I recently concluded a piece of research into the employment implications of South Africa’s power sector transition; a literature review. The objective of the study (undertaken for Meridian Economics and commissioned by South African Wind Energy Association) was to assess the current status of information on this current and highly politicised topic.
I was warned early on in the process by a stakeholder in the field that I was entering ‘murky’ waters. How right he was! As I read, my mind boggled at the complexity. I grappled to identify its source/s. Some of the complexity was tied up in the different agendas and perspectives operating within the field. Some was related to methods and metrics used. Timeframes provided an additional source, as did the use of language.
I was aware that being able to deliver a table comparing numbers that different studies put to the employment creation associated with different power generation technologies would have been a coup, and perhaps what was hoped for of my research. But I was utterly unable to do this within any reasonable timeframe and with any integrity. The columns in my spreadsheet accounting for the relevant dimensions of each study (method, data, timeframe, scale, technologies, metric etc) ran to ‘w’ and I wasn’t done.
Socio-techno-economic systems such as the South African power sector are clearly infinitely complex, with interconnections and causal drivers operating at multiple levels. Further, complexity theories hold that the future is fundamentally unknowable, with deep uncertainty a basic assumption. Yet this doesn’t imply that we can stop at the finding of ‘its complex’ when attempting to understand them better. (Although how I wished the theory did justify taking this route at many points in the research!)
In grappling with the sources of complexity, I reflected that they could perhaps be usefully divided into two types. The first is a lack of clarity or uniformity relating to the metrics used and the methods employed – although perhaps this is not true complexity but rather complication. The remedy for this is standardisation (as distinct from simplification), attention to underlying assumptions and a more responsible use of research findings than has been demonstrated in the press recently.

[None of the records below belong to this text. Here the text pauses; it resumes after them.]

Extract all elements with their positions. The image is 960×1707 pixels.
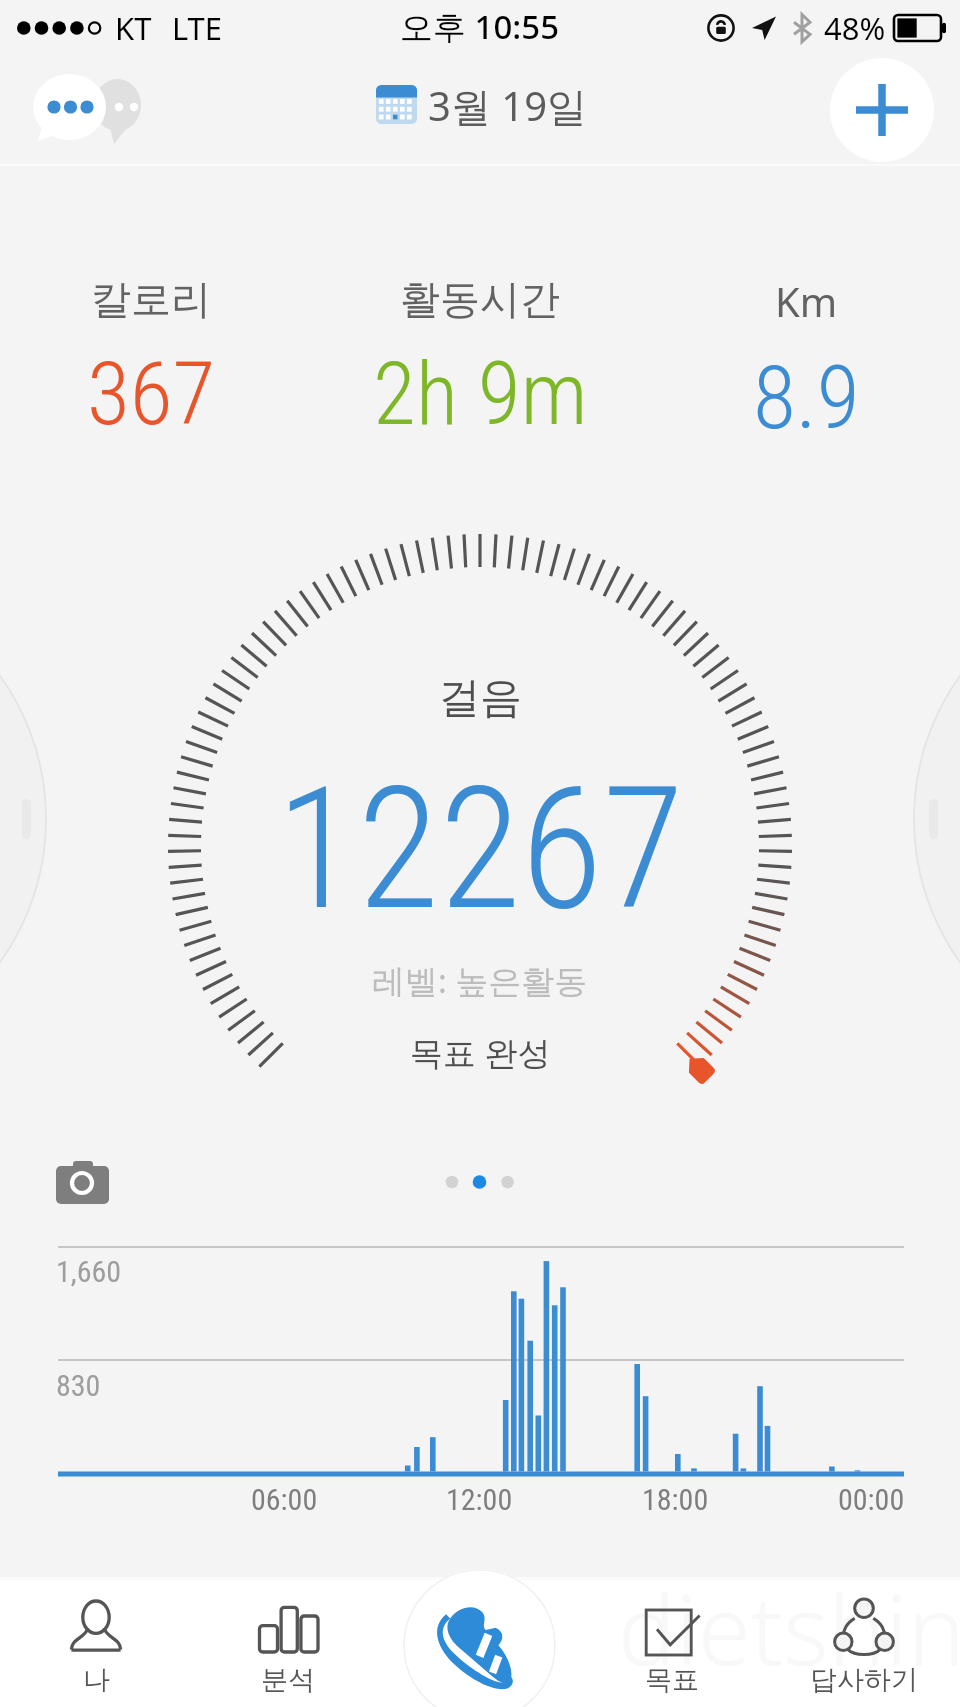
staticText: 답사하기 [810,1663,918,1697]
button[interactable]: 3월 19일 [376,78,588,133]
button[interactable]: 활동시간 [320,274,640,445]
staticText: 12:00 [446,1482,513,1517]
staticText: 칼로리 [91,274,211,324]
staticText: 목표 완성 [410,1030,551,1075]
staticText: 오후 10:55 [400,4,560,49]
staticText: 8.9 [753,346,860,449]
button[interactable]: 목표 [576,1580,768,1707]
staticText: 830 [56,1368,101,1403]
staticText: 분석 [261,1663,315,1697]
staticText: 3월 19일 [428,78,588,133]
staticText: 367 [87,342,216,445]
staticText: 나 [83,1663,110,1697]
staticText: 18:00 [642,1482,709,1517]
button[interactable]: 답사하기 [768,1580,960,1707]
button[interactable]: 분석 [192,1580,384,1707]
staticText: KT [115,7,152,49]
staticText: 걸음 [438,672,522,725]
staticText: Km [775,274,838,328]
staticText: 48% [824,7,886,49]
button[interactable]: Steps [403,1569,556,1707]
staticText: 활동시간 [400,274,560,324]
staticText: 1,660 [56,1254,122,1289]
button[interactable]: Messages [30,69,146,149]
button[interactable]: 칼로리 [0,274,311,445]
staticText: 06:00 [251,1482,318,1517]
staticText: 목표 [645,1663,699,1697]
staticText: 2h 9m [373,342,588,445]
staticText: 레벨: 높은활동 [372,958,588,1003]
button[interactable]: Km [646,274,960,449]
button[interactable]: Camera [56,1161,109,1204]
button[interactable]: 나 [0,1580,192,1707]
button[interactable]: Add [830,58,934,162]
staticText: dietshin [618,1562,960,1689]
staticText: 00:00 [838,1482,905,1517]
staticText: 12267 [276,751,685,948]
staticText: LTE [172,7,223,49]
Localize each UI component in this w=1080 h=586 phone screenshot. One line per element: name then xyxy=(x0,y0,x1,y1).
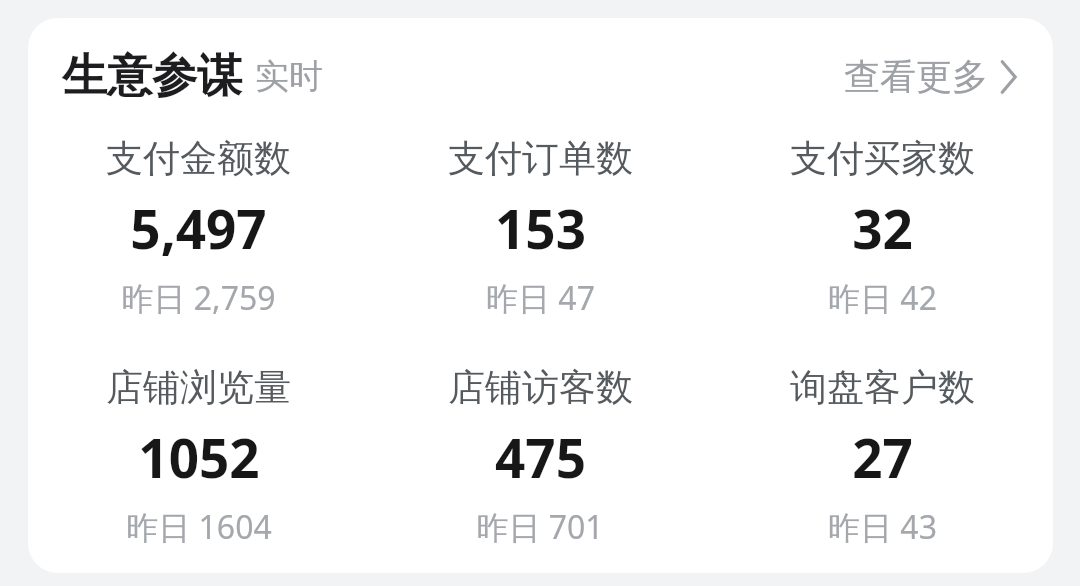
staticText: 昨日 1604 xyxy=(126,505,272,549)
staticText: 支付买家数 xyxy=(790,135,975,182)
staticText: 支付订单数 xyxy=(448,135,633,182)
staticText: 32 xyxy=(852,192,913,264)
staticText: 昨日 701 xyxy=(476,505,604,549)
staticText: 支付金额数 xyxy=(106,135,291,182)
button[interactable]: 支付买家数 xyxy=(711,135,1053,320)
staticText: 153 xyxy=(495,192,586,264)
button[interactable]: 询盘客户数 xyxy=(711,364,1053,549)
staticText: 昨日 43 xyxy=(828,505,937,549)
button[interactable]: 查看更多 xyxy=(844,54,1020,99)
staticText: 昨日 42 xyxy=(828,276,937,320)
staticText: 查看更多 xyxy=(844,54,988,99)
button[interactable]: 支付金额数 xyxy=(28,135,369,320)
staticText: 店铺访客数 xyxy=(448,364,633,411)
button[interactable]: 店铺浏览量 xyxy=(28,364,369,549)
staticText: 27 xyxy=(852,421,913,493)
staticText: 昨日 2,759 xyxy=(121,276,276,320)
staticText: 生意参谋 xyxy=(62,48,242,105)
staticText: 昨日 47 xyxy=(486,276,595,320)
staticText: 5,497 xyxy=(130,192,267,264)
staticText: 询盘客户数 xyxy=(790,364,975,411)
staticText: 475 xyxy=(495,421,586,493)
button[interactable]: 店铺访客数 xyxy=(369,364,711,549)
staticText: 实时 xyxy=(255,55,323,98)
staticText: 1052 xyxy=(138,421,260,493)
button[interactable]: 支付订单数 xyxy=(369,135,711,320)
staticText: 店铺浏览量 xyxy=(106,364,291,411)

The second type of complexity sources is more inherent: the issue is just complex. And complexity theories warn against simplifying what is inherently complex, as doing so can mislead users of the research. Rather, complexity thinking holds that the challenge here is to reveal this complexity in a useful way. This means, perhaps paradoxically, more studies, more metrics, more methods and invoking a greater number of perspectives.
Reduce the complication and reveal the complexity. A simple take-away from a particularly complex piece of research!